## MATERIAL PROVIDED
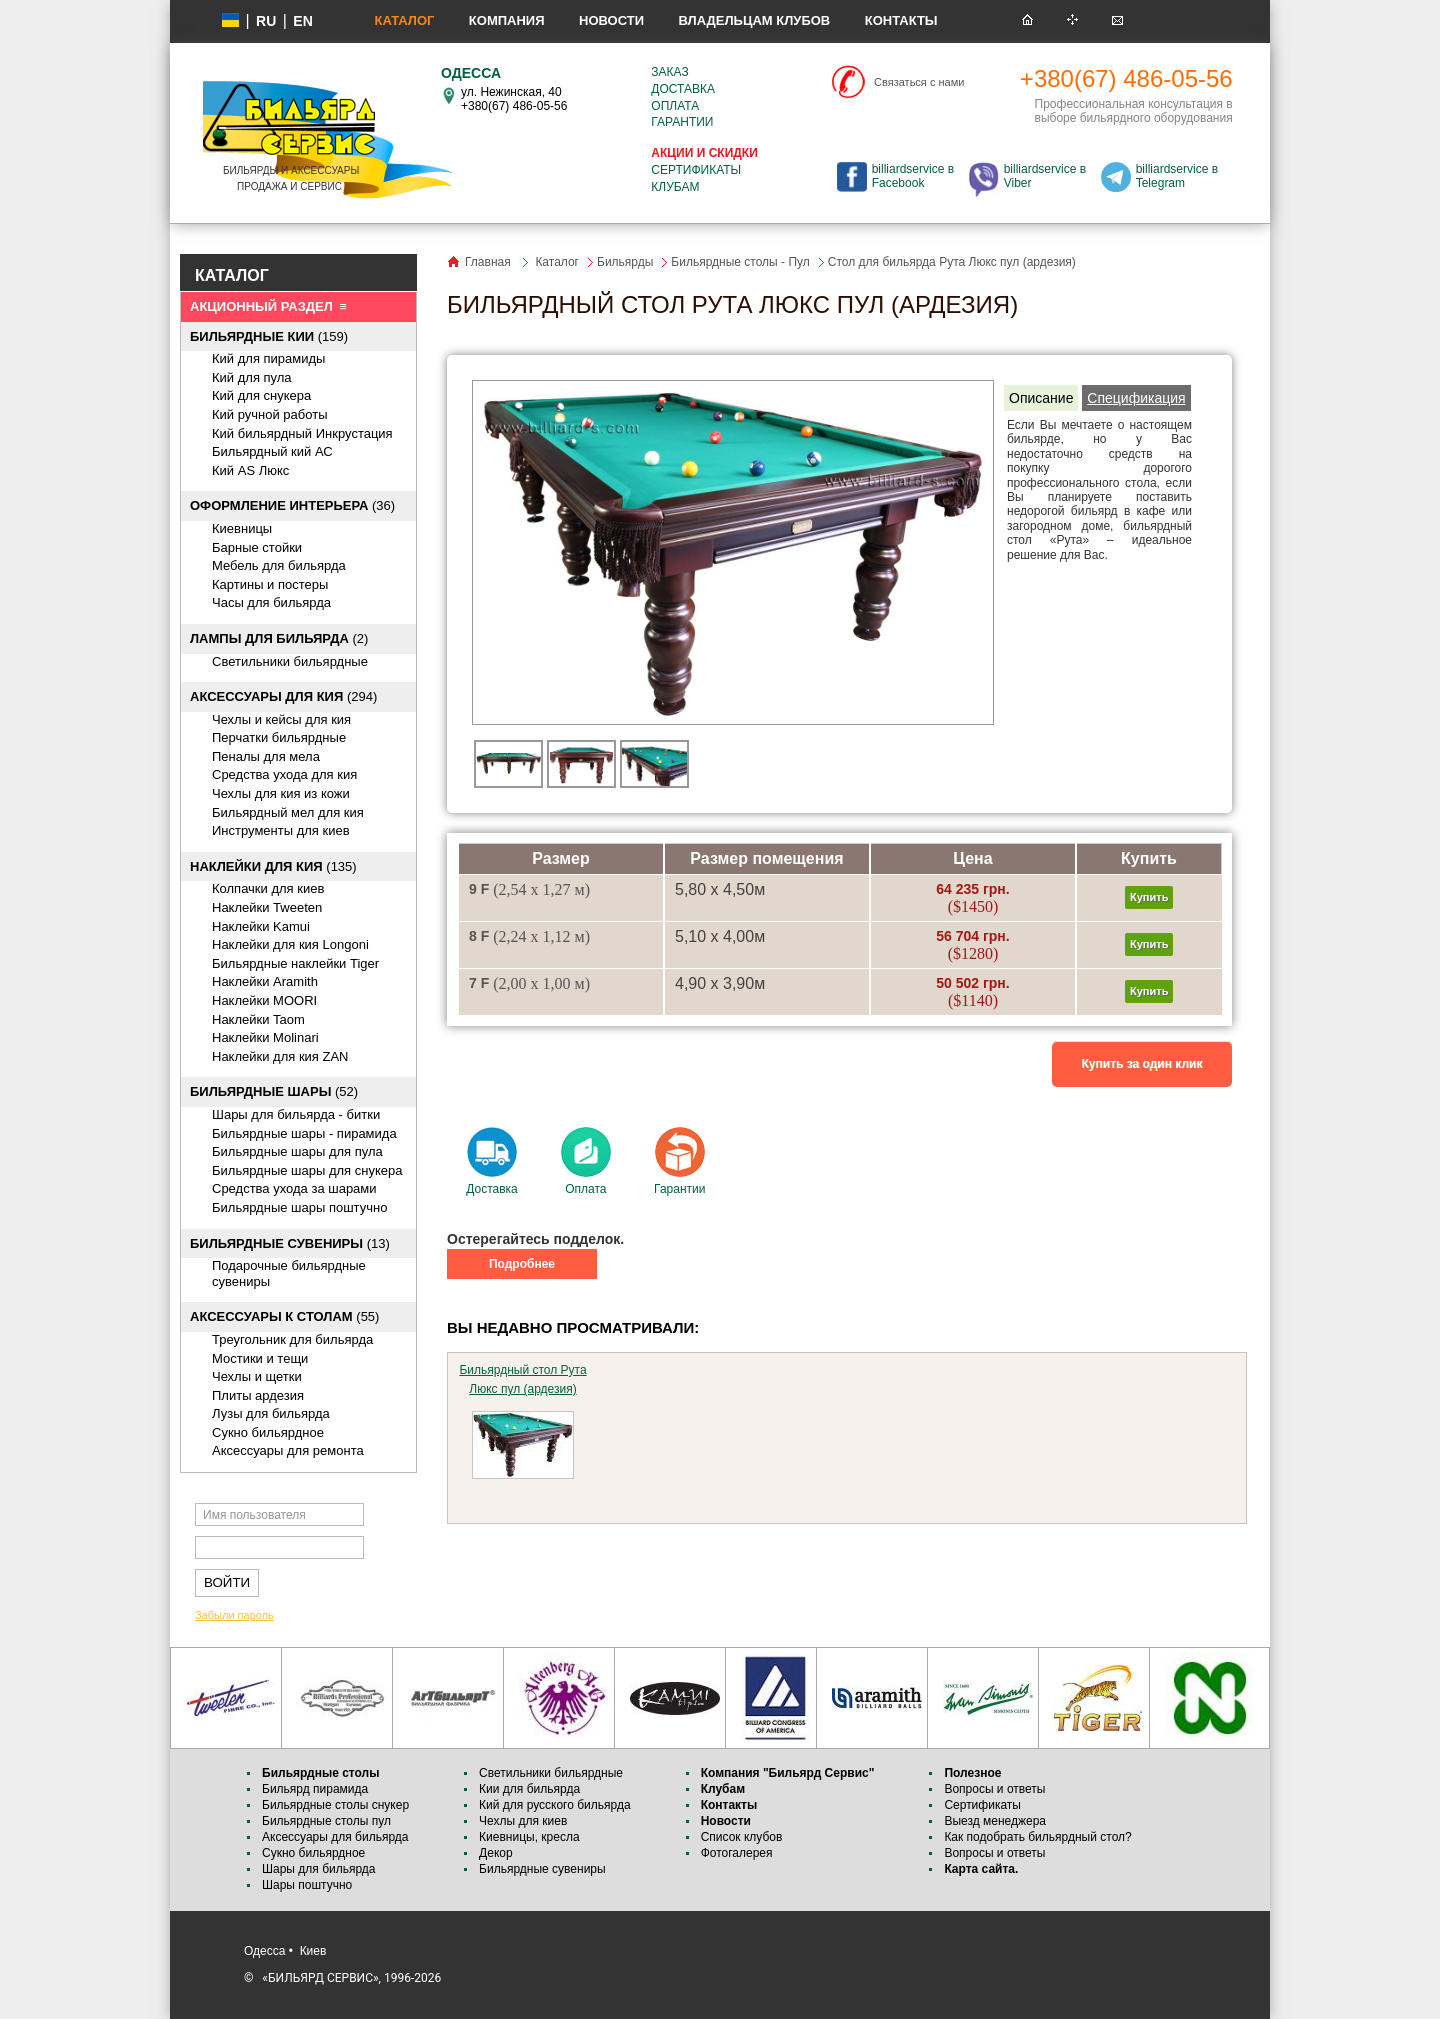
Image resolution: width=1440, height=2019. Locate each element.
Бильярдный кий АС (272, 451)
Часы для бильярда (271, 602)
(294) (283, 696)
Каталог (404, 20)
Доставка (683, 89)
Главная (488, 262)
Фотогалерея (737, 1853)
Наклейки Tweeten (267, 907)
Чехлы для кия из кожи (281, 793)
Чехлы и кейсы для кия (281, 719)
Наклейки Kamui (261, 926)
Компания (507, 20)
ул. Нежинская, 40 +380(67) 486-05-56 (514, 99)
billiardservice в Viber (1045, 176)
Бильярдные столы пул (326, 1821)
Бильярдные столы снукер (335, 1805)
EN (302, 21)
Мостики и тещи (260, 1358)
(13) (290, 1243)
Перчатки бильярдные (279, 737)
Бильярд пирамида (315, 1789)
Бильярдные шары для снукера (307, 1170)
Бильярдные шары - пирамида (304, 1133)
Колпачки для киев (268, 888)
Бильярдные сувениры (542, 1869)
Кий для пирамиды (268, 358)
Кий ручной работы (270, 414)
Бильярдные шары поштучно (299, 1207)
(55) (284, 1316)
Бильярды (625, 262)
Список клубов (742, 1837)
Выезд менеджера (995, 1821)
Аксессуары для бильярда (335, 1837)
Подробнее (522, 1264)
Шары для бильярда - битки (296, 1114)
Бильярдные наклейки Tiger (295, 963)
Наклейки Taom (258, 1019)
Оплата (675, 106)
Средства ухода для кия (284, 774)
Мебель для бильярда (279, 565)
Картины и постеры (270, 584)
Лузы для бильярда (271, 1413)
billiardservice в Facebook (913, 176)
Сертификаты (696, 170)
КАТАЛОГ (232, 275)
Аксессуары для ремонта (288, 1450)
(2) (279, 638)
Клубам (675, 187)
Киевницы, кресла (529, 1837)
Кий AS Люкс (250, 470)
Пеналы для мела (266, 756)
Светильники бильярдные (290, 661)
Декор (496, 1853)
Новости (611, 20)
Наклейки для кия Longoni (290, 944)
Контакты (901, 20)
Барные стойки (257, 547)
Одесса (264, 1951)
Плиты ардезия (258, 1395)
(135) (273, 866)
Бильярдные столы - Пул (740, 262)
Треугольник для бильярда (292, 1339)
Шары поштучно (307, 1885)
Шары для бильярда (319, 1869)
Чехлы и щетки (257, 1376)
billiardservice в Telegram (1177, 176)
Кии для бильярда (529, 1789)
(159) (269, 336)
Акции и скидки (704, 153)
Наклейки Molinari (265, 1037)
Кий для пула (252, 377)
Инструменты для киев (281, 830)
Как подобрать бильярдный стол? (1037, 1837)
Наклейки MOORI (264, 1000)
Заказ (669, 72)
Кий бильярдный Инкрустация (302, 433)
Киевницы (242, 528)
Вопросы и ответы (994, 1789)
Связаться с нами (919, 82)
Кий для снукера (261, 395)
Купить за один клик (1142, 1064)
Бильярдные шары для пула (297, 1151)
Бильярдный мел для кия (288, 812)
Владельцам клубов (754, 20)
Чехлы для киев (523, 1821)
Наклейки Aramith (265, 981)
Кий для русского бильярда (555, 1805)
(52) (274, 1091)
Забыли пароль (234, 1615)
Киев (313, 1951)
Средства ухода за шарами (294, 1188)
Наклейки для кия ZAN (280, 1056)
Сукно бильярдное (268, 1432)
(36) (292, 505)
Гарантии (682, 122)
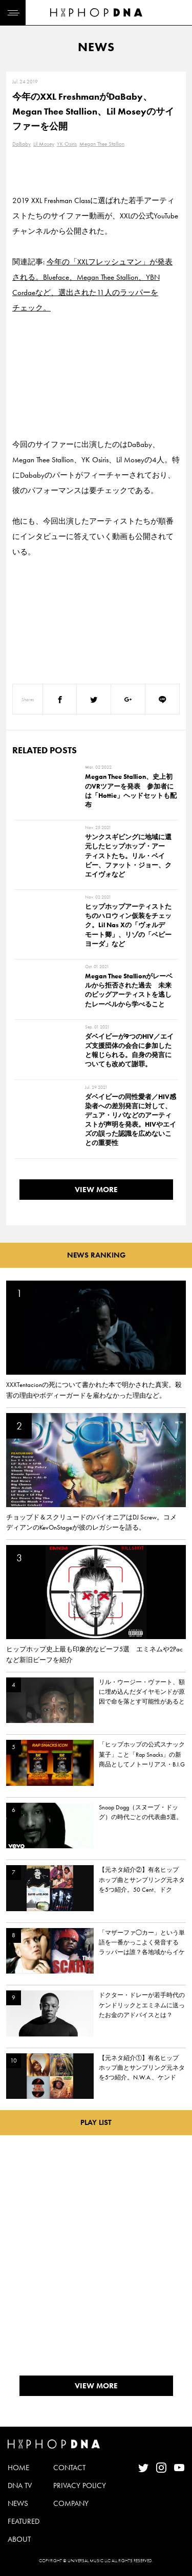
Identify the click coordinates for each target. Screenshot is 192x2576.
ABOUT (19, 2539)
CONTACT (69, 2467)
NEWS (18, 2503)
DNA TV (20, 2485)
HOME (18, 2467)
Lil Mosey (43, 143)
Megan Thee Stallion (101, 143)
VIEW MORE (96, 1189)
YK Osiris (67, 143)
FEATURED (23, 2521)
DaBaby (21, 143)
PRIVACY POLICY (79, 2485)
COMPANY (71, 2503)
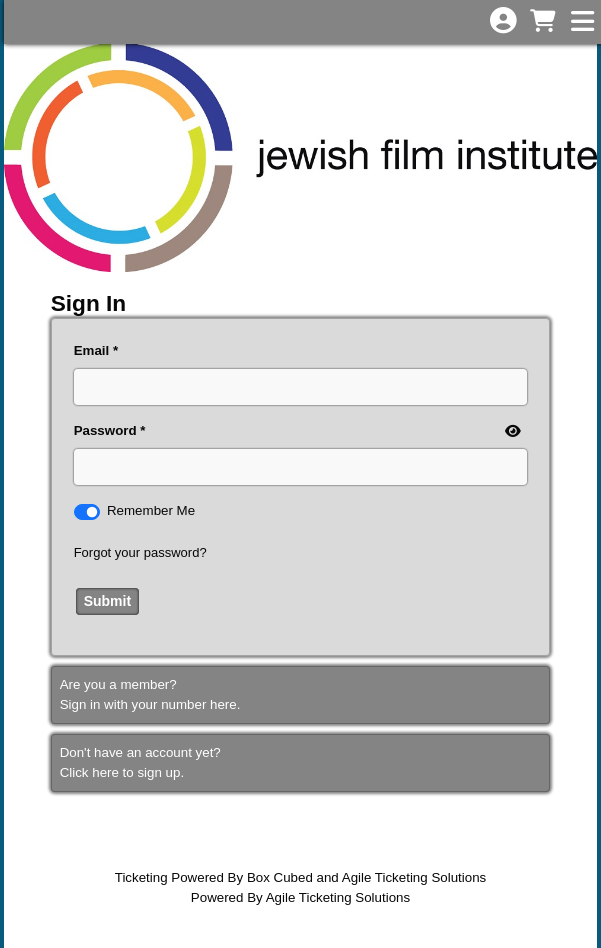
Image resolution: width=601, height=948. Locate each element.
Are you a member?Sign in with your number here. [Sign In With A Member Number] (150, 694)
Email (92, 350)
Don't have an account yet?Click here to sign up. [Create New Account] (140, 762)
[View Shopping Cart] (542, 22)
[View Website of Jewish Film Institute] (300, 157)
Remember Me (151, 510)
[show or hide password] (511, 432)
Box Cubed (280, 877)
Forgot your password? (140, 552)
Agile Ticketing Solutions (414, 877)
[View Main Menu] (582, 22)
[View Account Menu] (503, 21)
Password (105, 430)
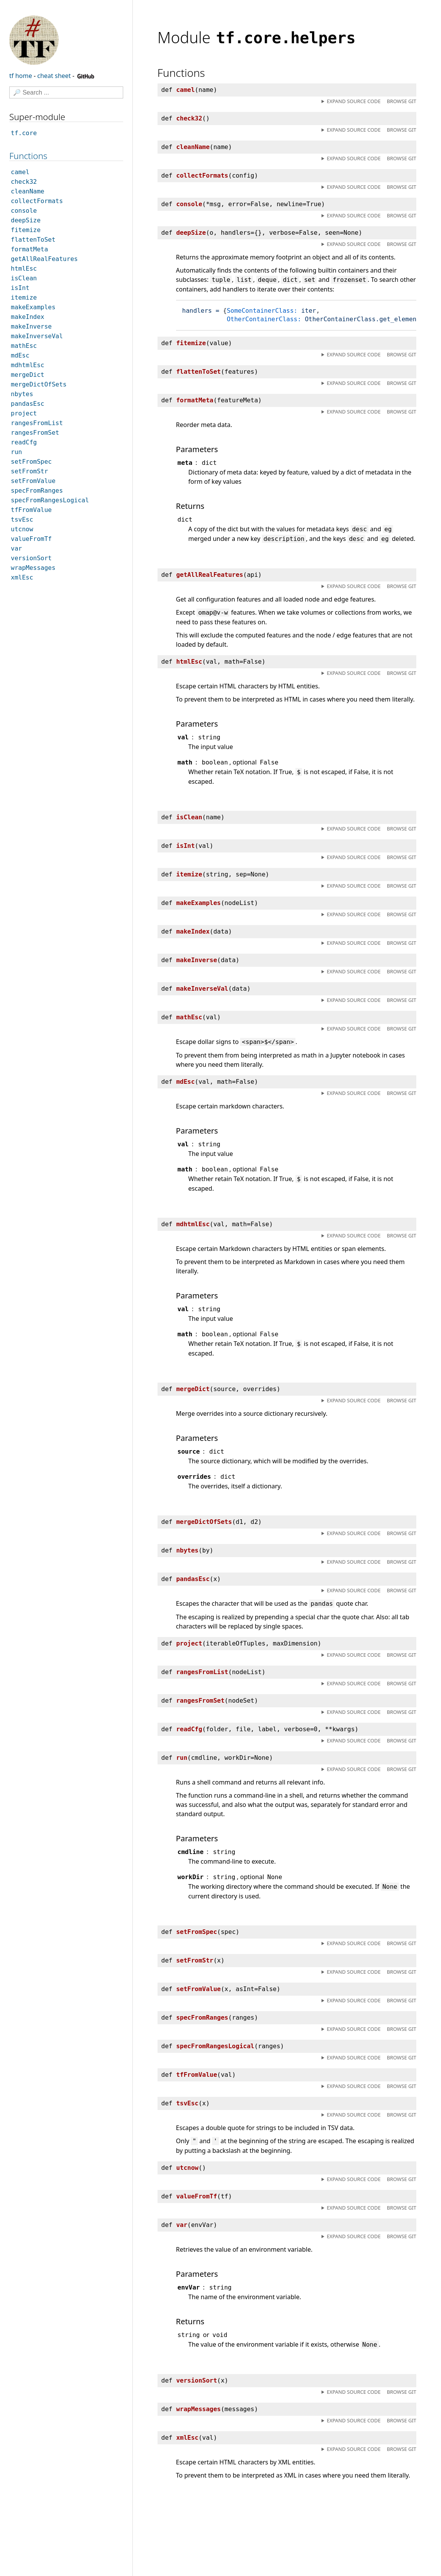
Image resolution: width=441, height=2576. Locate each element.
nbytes (22, 394)
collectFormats (37, 201)
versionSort (31, 558)
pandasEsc (27, 403)
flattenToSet (33, 239)
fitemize (26, 230)
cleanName (27, 191)
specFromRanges (37, 490)
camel (20, 172)
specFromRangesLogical (50, 500)
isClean (24, 278)
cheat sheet (54, 75)
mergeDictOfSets (39, 384)
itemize (24, 297)
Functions (28, 156)
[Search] (66, 92)
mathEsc (24, 345)
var (16, 548)
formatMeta (29, 249)
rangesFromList (37, 423)
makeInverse (31, 326)
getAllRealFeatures (44, 259)
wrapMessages (33, 567)
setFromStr (29, 471)
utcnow (22, 529)
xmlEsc (22, 577)
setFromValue (33, 481)
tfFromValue (31, 510)
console (24, 210)
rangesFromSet (35, 432)
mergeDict (27, 374)
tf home (20, 75)
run (16, 452)
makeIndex (27, 316)
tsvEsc (22, 519)
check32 (24, 181)
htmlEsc (24, 268)
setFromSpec (31, 461)
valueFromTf (31, 538)
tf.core (24, 133)
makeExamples (33, 307)
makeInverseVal (37, 336)
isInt (20, 287)
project (24, 413)
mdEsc (20, 355)
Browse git (401, 101)
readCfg (24, 442)
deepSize (26, 220)
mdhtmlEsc (27, 365)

## ABOUT THIS EXERCISE
Nothing but a number should be given: the number of lines in the records that contain the word "пирамида".

## ANSWER BOX
2